──────── EXTRACTED ENTRIES ────────

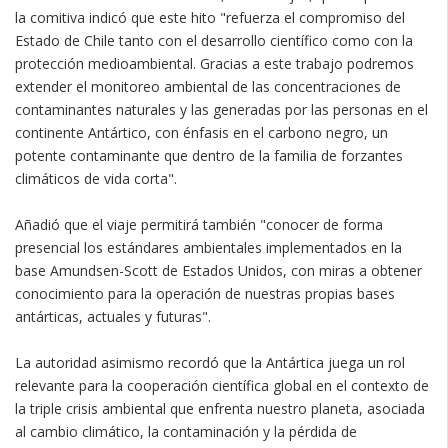
la comitiva indicó que este hito "refuerza el compromiso del
Estado de Chile tanto con el desarrollo científico como con la
protección medioambiental. Gracias a este trabajo podremos
extender el monitoreo ambiental de las concentraciones de
contaminantes naturales y las generadas por las personas en el
continente Antártico, con énfasis en el carbono negro, un
potente contaminante que dentro de la familia de forzantes
climáticos de vida corta".
Añadió que el viaje permitirá también "conocer de forma
presencial los estándares ambientales implementados en la
base Amundsen-Scott de Estados Unidos, con miras a obtener
conocimiento para la operación de nuestras propias bases
antárticas, actuales y futuras".
La autoridad asimismo recordó que la Antártica juega un rol
relevante para la cooperación científica global en el contexto de
la triple crisis ambiental que enfrenta nuestro planeta, asociada
al cambio climático, la contaminación y la pérdida de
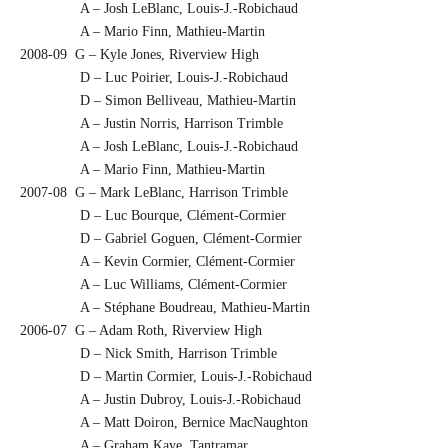
A – Josh LeBlanc, Louis-J.-Robichaud
A – Mario Finn, Mathieu-Martin
2008-09 G – Kyle Jones, Riverview High
D – Luc Poirier, Louis-J.-Robichaud
D – Simon Belliveau, Mathieu-Martin
A – Justin Norris, Harrison Trimble
A – Josh LeBlanc, Louis-J.-Robichaud
A – Mario Finn, Mathieu-Martin
2007-08 G – Mark LeBlanc, Harrison Trimble
D – Luc Bourque, Clément-Cormier
D – Gabriel Goguen, Clément-Cormier
A – Kevin Cormier, Clément-Cormier
A – Luc Williams, Clément-Cormier
A – Stéphane Boudreau, Mathieu-Martin
2006-07 G – Adam Roth, Riverview High
D – Nick Smith, Harrison Trimble
D – Martin Cormier, Louis-J.-Robichaud
A – Justin Dubroy, Louis-J.-Robichaud
A – Matt Doiron, Bernice MacNaughton
A – Graham Kaye, Tantramar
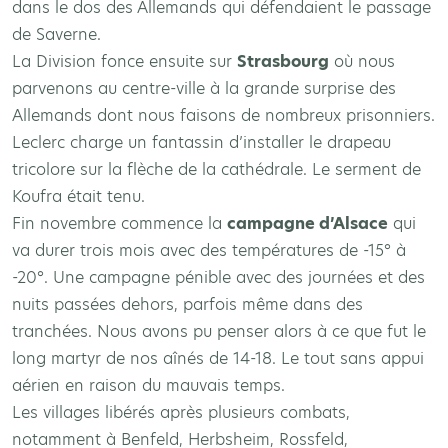
dans le dos des Allemands qui défendaient le passage
de Saverne.
La Division fonce ensuite sur
Strasbourg
où nous
parvenons au centre-ville à la grande surprise des
Allemands dont nous faisons de nombreux prisonniers.
Leclerc charge un fantassin d’installer le drapeau
tricolore sur la flèche de la cathédrale. Le serment de
Koufra était tenu.
Fin novembre commence la
campagne d’Alsace
qui
va durer trois mois avec des températures de -15° à
-20°. Une campagne pénible avec des journées et des
nuits passées dehors, parfois même dans des
tranchées. Nous avons pu penser alors à ce que fut le
long martyr de nos aînés de 14-18. Le tout sans appui
aérien en raison du mauvais temps.
Les villages libérés après plusieurs combats,
notamment à Benfeld, Herbsheim, Rossfeld,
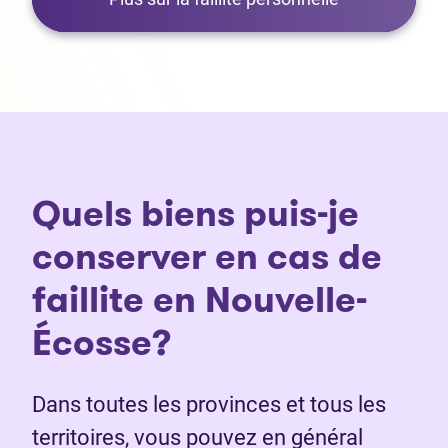
Quels biens puis-je
conserver en cas de
faillite en Nouvelle-
Écosse?
Dans toutes les provinces et tous les
territoires, vous pouvez en général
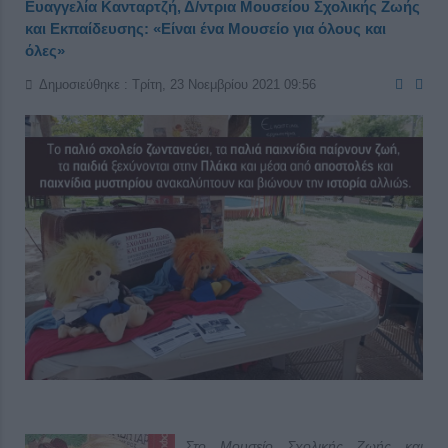
Ευαγγελία Κανταρτζή, Δ/ντρια Μουσείου Σχολικής Ζωής
και Εκπαίδευσης: «Είναι ένα Μουσείο για όλους και
όλες»
Δημοσιεύθηκε : Τρίτη, 23 Νοεμβρίου 2021 09:56
Στο Μουσείο Σχολικής Ζωής και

────────

■ PROBLEM STATEMENT
Begin with the line containing "Les villages libérés" and end with the last line of the entries above. Copy those lines exactly, both ends included, and drop every picture.

■ EXERCISE RESPONSE
Les villages libérés après plusieurs combats,
notamment à Benfeld, Herbsheim, Rossfeld,
Quels biens puis-je
conserver en cas de
faillite en Nouvelle-
Écosse?
Dans toutes les provinces et tous les
territoires, vous pouvez en général
Ευαγγελία Κανταρτζή, Δ/ντρια Μουσείου Σχολικής Ζωής
και Εκπαίδευσης: «Είναι ένα Μουσείο για όλους και
όλες»
Δημοσιεύθηκε : Τρίτη, 23 Νοεμβρίου 2021 09:56
Στο Μουσείο Σχολικής Ζωής και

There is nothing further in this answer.